反射的に顔を上げると、彼はちょうど立ち上がるところだった。
「ミラ、お前は会場に戻りたくなるまでここにいろ。俺はもう帰る」
「お帰りになるのですか?」
てっきり会場に戻るのかと思ったので、ミラは意表を突かれた。目を丸くしていると、クリスは少し疲れたように言う。
「ああ、挨拶回りは済ませたからな。もういいだろう」
「そうでしたか。実は私ももう帰ろうと思っていたんです。あまり会場に戻る気になれなくて」
会場に戻っても、今日は好奇の目にさらされて終わりだろう。本当はもう少し楽しみたかったが、話してみたかった研究者や魔法使いとは話せたので、成果としては十分だ。
「わかった。なら寮まで送ろう。馬車を待たせてある」
クリスはそう言うと、座っているミラに手を差し伸べてきた。以前の彼なら絶対にそんなことしなかったので、ミラは驚いて目を見開き固まる。今日はやけに紳士的だ。

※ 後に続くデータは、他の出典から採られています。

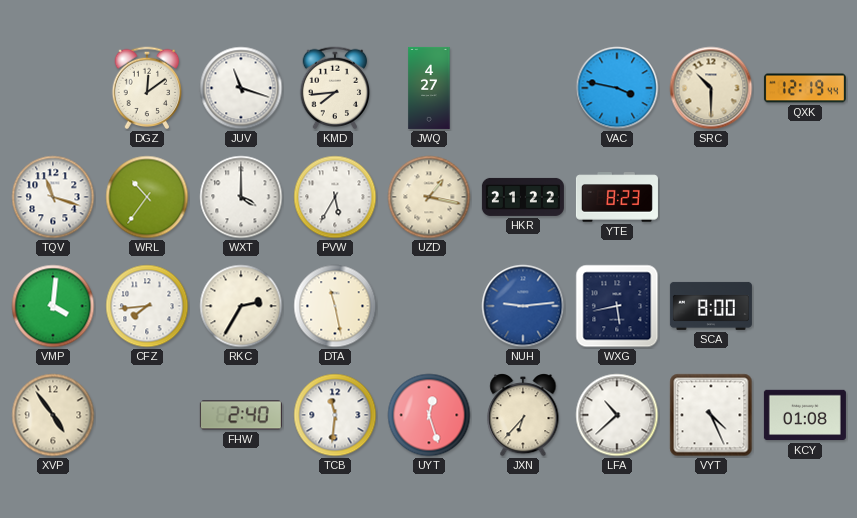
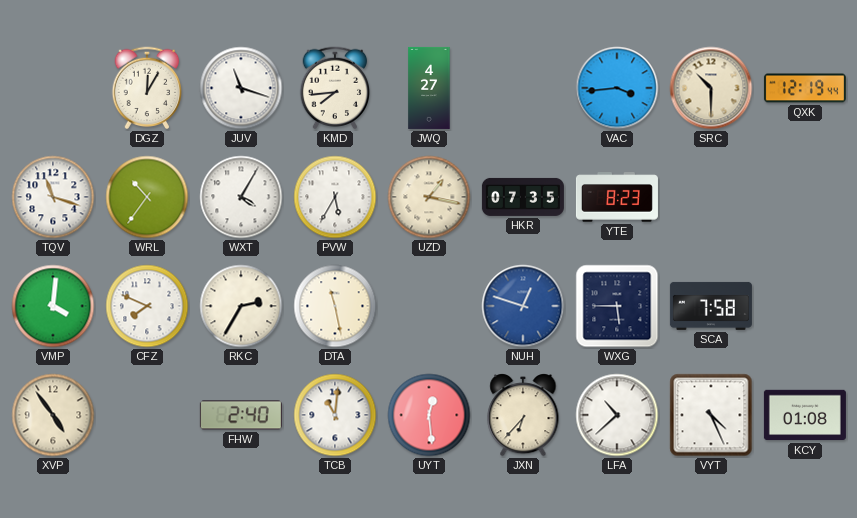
DGZ: 12:09 -> 12:05
VAC: 3:47 -> 3:44
WXT: 4:00 -> 4:05
HKR: 21:22 -> 07:35
CFZ: 7:44 -> 7:49
NUH: 9:14 -> 12:48
WXG: 5:43 -> 5:45
SCA: 8:00 -> 7:58
TCB: 11:31 -> 11:01
UYT: 12:27 -> 12:29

(なんだか……この手は取ってはいけない気がするわ……)
彼はただミラを立ち上がらせようとしているだけで、他意はない。寮まで送る提案をしてくれたのも、自分が帰るついでだからだ。
(そうはわかっているものの……)
一向に手を取らないミラを不思議に思ったのか、彼は首を傾げている。
「どうした?」
「お心遣いは大変ありがたいのですが……さっきの騒動もありましたし、本当に勘違いされてしまいますよ?」
「勘違い?」
クリスの表情は訝しげだ。説明を求められ、ミラはためらいがちに答える。
「私と先生がその……恋人同士だって。私は婚約者もいないので別に構いませんが、先生はこれから奥方様を見つけていかなければならないのですし……」
ロイド侯爵家当主であるクリスは、いずれ妻を娶り、跡継ぎを授かる必要がある。それなのに婚約破棄されたばかりの伯爵令嬢と、しかも自分の教え子と噂になるなんて、彼にとって利になることは一つもないはずだ。
しかしクリスは「なんだそんなことか」と言わんばかりにあっけらかんと言った。
「勝手に誤解させておけばいい。俺もその方が色々と都合がいいんだ。変な女が寄ってこなくて済むしな」
「それは、そうかもしれませんが……」
(ご令嬢たちからの視線が怖いのよ……!)
ロイド侯爵家夫人の座を狙う令嬢は多い。クリスとの仲を誤解されれば、そんな彼女たちからやっかみを受けることは目に見えていた。
なんとかしてクリスの考えを改めさせようと口を開いた時、彼は思いがけないことを言ってきた。
「だからお前も、もし元婚約者にやり直そうと言われたら、俺をいいように使え。新しい婚約者ができたから断ると」
「え?」
ジュダスはキャシーと結婚する。それなのにやり直そうなんて言われるはずないではないか。
そう反論しようとしたが、「早く帰るぞ」とクリスに優しく手を引かれ、結局そのまま彼と共に馬車で帰ることになったのだった。